Lancaster University’s world-renowned language pioneers, spanning four generations of researchers, are to receive The Queen’s Anniversary Prize for Higher and Further Education.
The award for Lancaster’s Centre for Corpus Approaches to Social Science (CASS) was announced at a reception at St James’s Palace on Thursday evening (November 19).
The Queen’s Anniversary Prizes are awarded every two years to universities and colleges who submit work judged to show excellence, innovation, impact and benefit for the institution itself and for people and society generally in the wider world.
Researchers at the Centre, funded by the Economic and Social Research Council, charitable trusts and other research councils, have provided valuable insights into the understanding of language by using computers to analyse billions of words - in writing, speech and online - for the past 45 years.
The work has resulted in a huge range of important, ‘real world’ applications such as vastly improved dictionaries and has also influenced policy towards important issues in society such as online aggression, hate speech and the way in which end of life care is discussed.
By providing fresh perspectives to such problems, CASS, part of the longer-standing University Centre for Computer Corpus Research on Language, has helped develop new approaches to challenging practices both in terms of raising awareness and of informing policy makers and other stakeholders of how such language may be used to inform, manipulate, wound and offend.

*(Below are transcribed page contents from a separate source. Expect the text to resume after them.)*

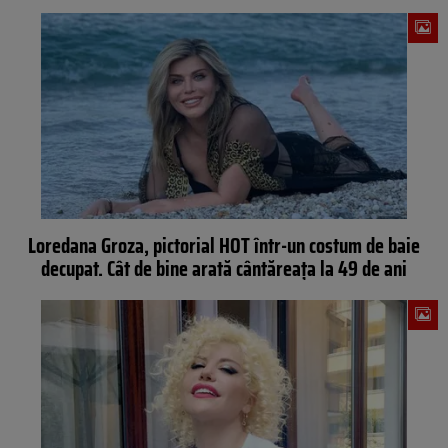
Loredana Groza, pictorial HOT într-un costum de baie
decupat. Cât de bine arată cântăreața la 49 de ani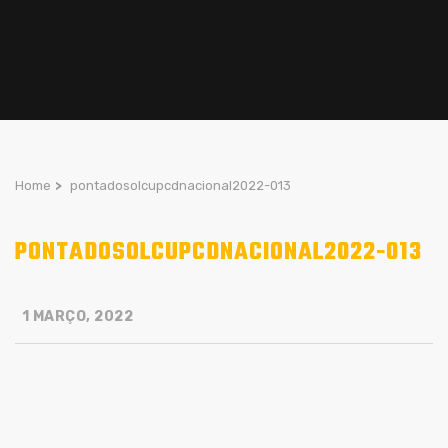
Home
>
pontadosolcupcdnacional2022-013
PONTADOSOLCUPCDNACIONAL2022-013
1 MARÇO, 2022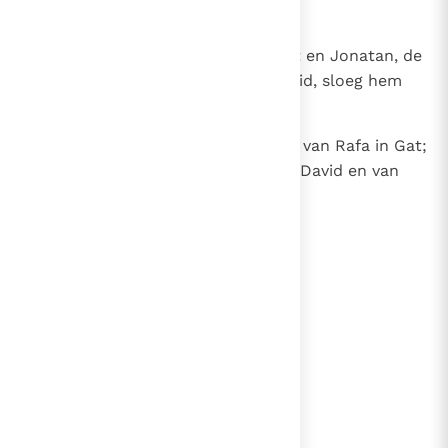
van Rafa.
21
Hij daagde Israëlieten honend uit en Jonatan, de
zoon van Sima, de broer van David, sloeg hem
neer.
22
Deze vier waren afstammelingen van Rafa in Gat;
zij sneuvelden door de hand van David en van
zijn getrouwen.
lees verder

Computers have enabled the centre, which draws staff from nine departments across campus, to analyse massive datasets of language to account for the changing patterns of use of written and spoken language in everyday contexts.
Their work, which began in English, has reached out to an ever wider range of languages over the years such as Arabic, Chinese, French, German, Hindi, Spanish and Urdu. This work supports a number of crucial industries, notably the UK English Language Teaching industry which is worth £2.5 billion in exports to the UK economy annually. Lancaster works closely with key players in the industry such as Cambridge University Press and Trinity College London to make sure that the UK keeps its competitive edge in this marketplace.
The Vice-Chancellor of Lancaster University, Professor Mark E. Smith, said: “I am delighted that Lancaster’s world-leading contribution to the computer-aided analysis of language over the last 45 years has been recognised. Lancaster is very proud of this work which has had very real impact on the study of language worldwide, has a real role to play in public policy making and which plays an important role in supporting the UK’s valuable language industry.
Director of CASS and Distinguished Professor of English Language and Linguistics at Lancaster University Professor Tony McEnery said: “The award is recognition for everyone past and present who has worked for the Centre. The Centre has built on the work of four generations of researchers at Lancaster. I am proud to lead it and look forward with keen anticipation to what future generations of researchers in this area achieve.”
Jo Johnson, the Minister for Universities and Science, says: “The UK is a world leader in science and research and The Queen’s Anniversary Prizes celebrate the achievements of our universities and colleges. The outstanding academics recognised with these awards bring benefits to the everyday lives of millions of people in the UK and deserve this high honour for their work.”
The award will be presented, at an honours ceremony, by the Queen, with the Duke of Edinburgh, at Buckingham Palace on February 25.
Blackpool and The Fylde College was also awarded the Queens Anniversary Prize for bespoke and dedicated work in the field of Project Management in partnership with Lancaster University and regional and national employers.
This is the fourth Queen’s Anniversary Prize for Higher and Further Education to be awarded to Lancaster. In 1994 the University received the award for its work with students with physical and learning difficulties, in 2005 for its pioneering work in the development of broadband and in 2009 for its work in plant science applied to water shortage, crop yield and global food security.